(Beginning of Supplied records)

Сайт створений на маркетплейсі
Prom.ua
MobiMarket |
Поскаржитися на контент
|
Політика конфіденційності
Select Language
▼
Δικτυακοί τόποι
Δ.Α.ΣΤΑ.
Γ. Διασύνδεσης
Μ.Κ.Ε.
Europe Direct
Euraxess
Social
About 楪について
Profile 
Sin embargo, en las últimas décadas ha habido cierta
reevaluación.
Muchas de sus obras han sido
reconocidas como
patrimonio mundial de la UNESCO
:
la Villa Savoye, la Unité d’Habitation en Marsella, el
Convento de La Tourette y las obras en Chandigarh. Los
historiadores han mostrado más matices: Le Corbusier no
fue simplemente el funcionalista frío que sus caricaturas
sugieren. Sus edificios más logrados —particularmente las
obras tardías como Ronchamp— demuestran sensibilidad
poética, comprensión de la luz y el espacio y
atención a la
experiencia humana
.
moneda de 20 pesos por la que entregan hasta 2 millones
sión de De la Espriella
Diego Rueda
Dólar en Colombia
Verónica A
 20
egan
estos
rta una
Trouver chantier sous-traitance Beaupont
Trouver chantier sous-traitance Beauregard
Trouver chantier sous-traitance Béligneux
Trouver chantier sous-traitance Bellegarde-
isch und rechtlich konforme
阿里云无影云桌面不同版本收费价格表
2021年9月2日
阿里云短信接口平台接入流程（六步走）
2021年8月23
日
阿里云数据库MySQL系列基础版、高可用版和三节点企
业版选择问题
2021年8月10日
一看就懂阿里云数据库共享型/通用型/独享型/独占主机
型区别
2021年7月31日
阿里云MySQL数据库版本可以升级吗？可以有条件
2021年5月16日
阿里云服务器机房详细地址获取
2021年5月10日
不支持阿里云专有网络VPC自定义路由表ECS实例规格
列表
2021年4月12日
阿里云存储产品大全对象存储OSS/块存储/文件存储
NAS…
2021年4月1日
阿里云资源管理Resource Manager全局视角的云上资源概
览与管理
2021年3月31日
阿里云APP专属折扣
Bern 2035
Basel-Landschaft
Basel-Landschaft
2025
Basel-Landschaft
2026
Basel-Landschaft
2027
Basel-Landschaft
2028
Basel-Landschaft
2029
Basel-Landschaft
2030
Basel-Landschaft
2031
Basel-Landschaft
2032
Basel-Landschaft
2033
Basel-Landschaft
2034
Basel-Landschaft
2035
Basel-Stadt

(End of Supplied records)

Description of the task:
Return the span of lines in the data above that opens at the line with "MobiMarket |" and closes at the line with "Diego Rueda", exactly, ends included, nothing else.

Answer:
MobiMarket |
Поскаржитися на контент
|
Політика конфіденційності
Select Language
▼
Δικτυακοί τόποι
Δ.Α.ΣΤΑ.
Γ. Διασύνδεσης
Μ.Κ.Ε.
Europe Direct
Euraxess
Social
About 楪について
Profile 
Sin embargo, en las últimas décadas ha habido cierta
reevaluación.
Muchas de sus obras han sido
reconocidas como
patrimonio mundial de la UNESCO
:
la Villa Savoye, la Unité d’Habitation en Marsella, el
Convento de La Tourette y las obras en Chandigarh. Los
historiadores han mostrado más matices: Le Corbusier no
fue simplemente el funcionalista frío que sus caricaturas
sugieren. Sus edificios más logrados —particularmente las
obras tardías como Ronchamp— demuestran sensibilidad
poética, comprensión de la luz y el espacio y
atención a la
experiencia humana
.
moneda de 20 pesos por la que entregan hasta 2 millones
sión de De la Espriella
Diego Rueda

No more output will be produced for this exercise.